Couverture médiatique du voyage de Macky en Russie
« Aujourd’hui par exemple, le Président du Sénégal est à la tête de l’Union africaine, mais qu’est-ce que l’on fait concrètement en termes d’accompagnement ? Il est aujourd’hui en Russie. Qu’est-ce que l’on fait concrètement pour que le monde entier sente qu’aujourd’hui le dialogue est interrompu entre l’Occident et la Russie et qu’il y a un Africain, accompagné du Président de la commission de l’Union africaine, qui sont en train d’entreprendre une démarche qui peut porter ses fruits ? Quelles sont les agences internationales qui en parlent ? Très peu. Ça va être le black-out total. Et c’est dans des choses comme ça que nous pouvons structurer, également en utilisant nos langues internationales.
Cela le service public le fait. Nous utilisons nos langues nationales en étant repliés sur nous, mais en restant ouverts. La difficulté, ce n’est pas la langue, la première difficulté, c’est de produire et de bien produire de la qualité. Une fois que s’est fait, on peut le mettre dans toutes les langues possibles, imaginables. Aujourd’hui les Chinois ont lancé une chaîne en Foulani Pulaar, depuis presque un an, parce qu’il y a 69 millions de locuteurs foulani sur le continent africain.
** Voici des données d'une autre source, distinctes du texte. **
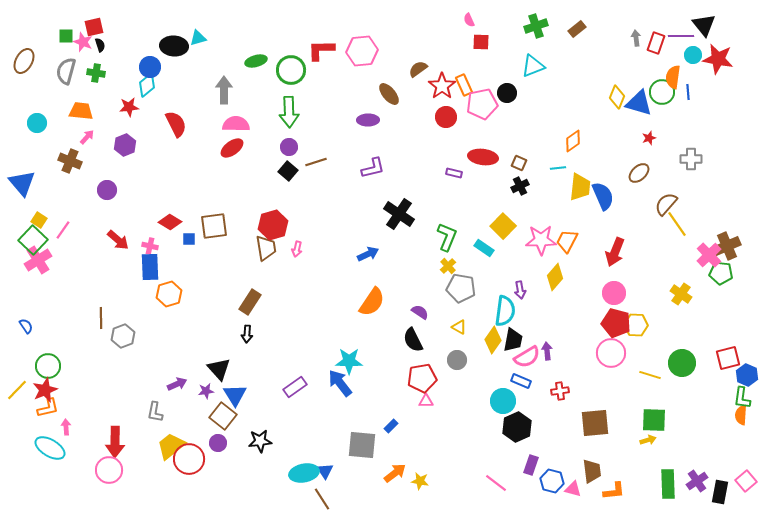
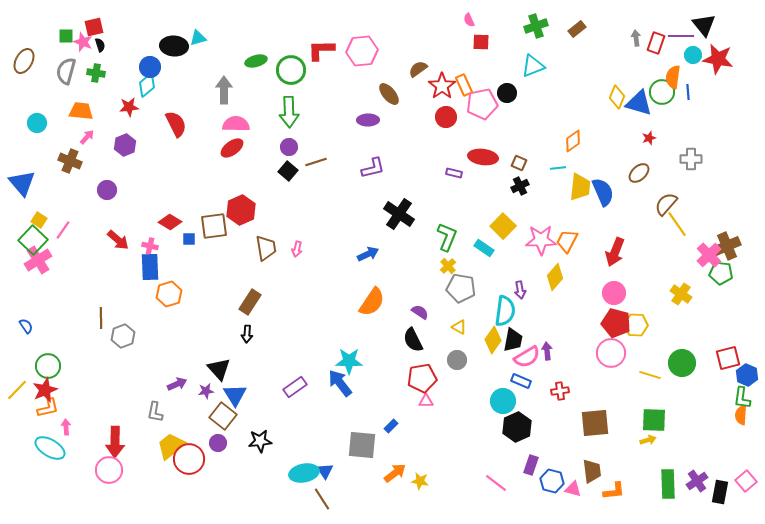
blue semicircle at (603, 196): moved 4 px up
red hexagon at (273, 225): moved 32 px left, 15 px up; rotated 8 degrees counterclockwise
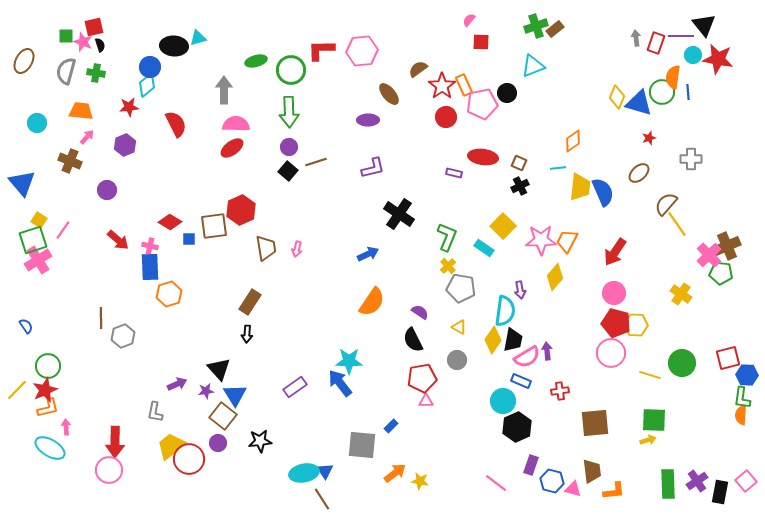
pink semicircle at (469, 20): rotated 64 degrees clockwise
brown rectangle at (577, 29): moved 22 px left
green square at (33, 240): rotated 28 degrees clockwise
red arrow at (615, 252): rotated 12 degrees clockwise
blue hexagon at (747, 375): rotated 20 degrees counterclockwise
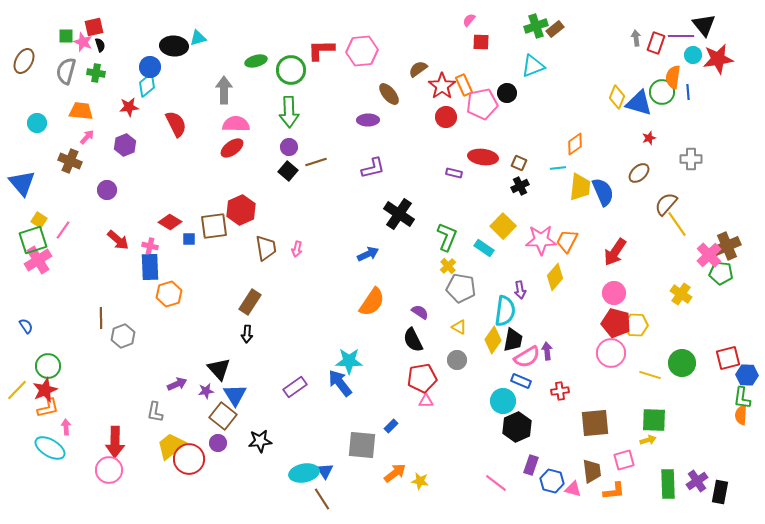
red star at (718, 59): rotated 20 degrees counterclockwise
orange diamond at (573, 141): moved 2 px right, 3 px down
pink square at (746, 481): moved 122 px left, 21 px up; rotated 25 degrees clockwise
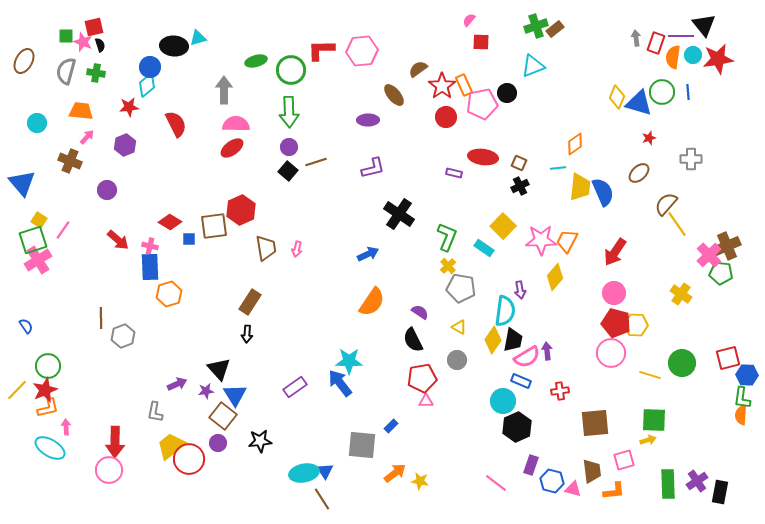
orange semicircle at (673, 77): moved 20 px up
brown ellipse at (389, 94): moved 5 px right, 1 px down
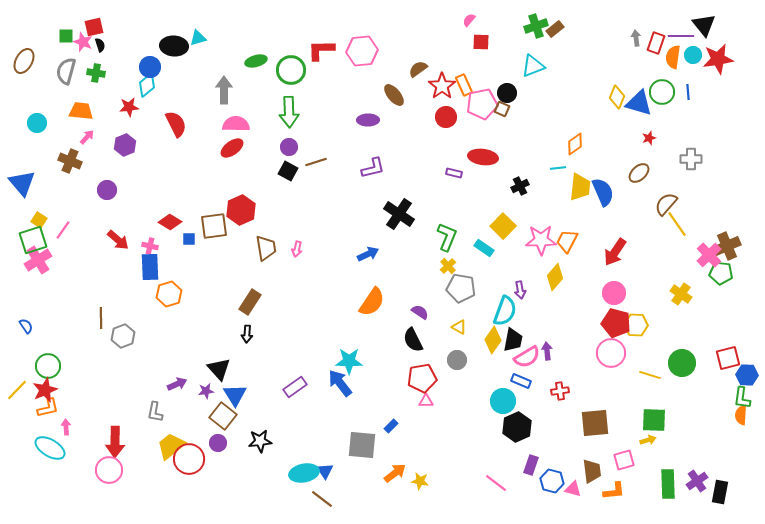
brown square at (519, 163): moved 17 px left, 54 px up
black square at (288, 171): rotated 12 degrees counterclockwise
cyan semicircle at (505, 311): rotated 12 degrees clockwise
brown line at (322, 499): rotated 20 degrees counterclockwise
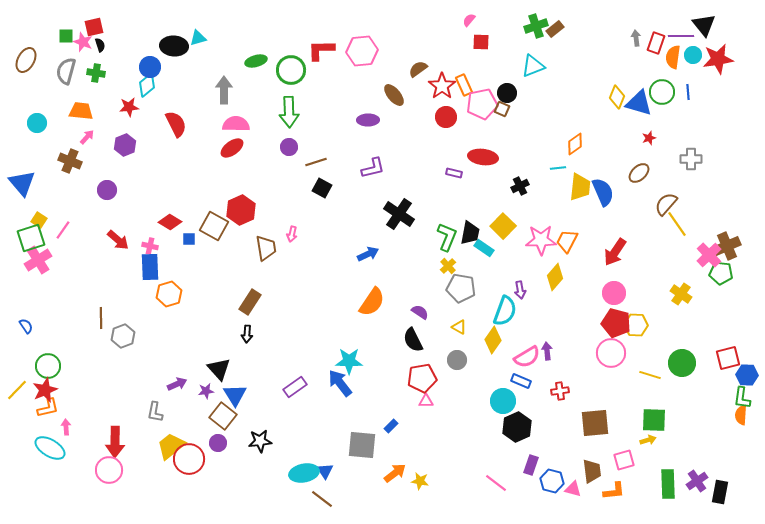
brown ellipse at (24, 61): moved 2 px right, 1 px up
black square at (288, 171): moved 34 px right, 17 px down
brown square at (214, 226): rotated 36 degrees clockwise
green square at (33, 240): moved 2 px left, 2 px up
pink arrow at (297, 249): moved 5 px left, 15 px up
black trapezoid at (513, 340): moved 43 px left, 107 px up
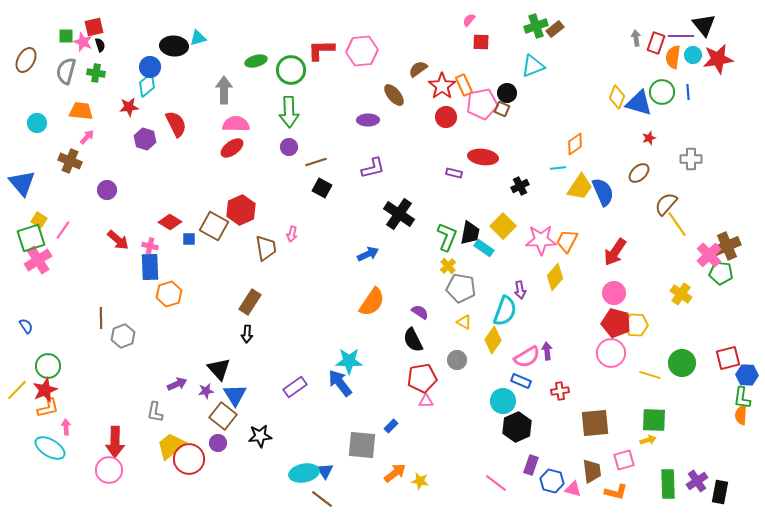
purple hexagon at (125, 145): moved 20 px right, 6 px up; rotated 20 degrees counterclockwise
yellow trapezoid at (580, 187): rotated 28 degrees clockwise
yellow triangle at (459, 327): moved 5 px right, 5 px up
black star at (260, 441): moved 5 px up
orange L-shape at (614, 491): moved 2 px right, 1 px down; rotated 20 degrees clockwise
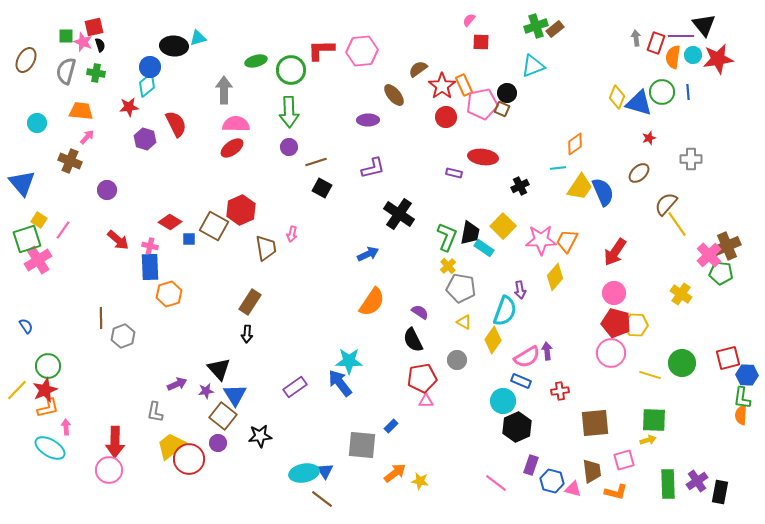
green square at (31, 238): moved 4 px left, 1 px down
Est-ce que nous devons rester là, assis, à attendre que les choses se passent au-dessus de nos têtes, sur nos propres territoires ? Il n’y a pas de complexe à avoir dans ce domaine, l’Afrique a une partition à jouer dans le domaine de l’audiovisuel, et je pense que nous pouvons tous la jouer ensemble, public et privé, lever les difficultés et avancer ensemble ».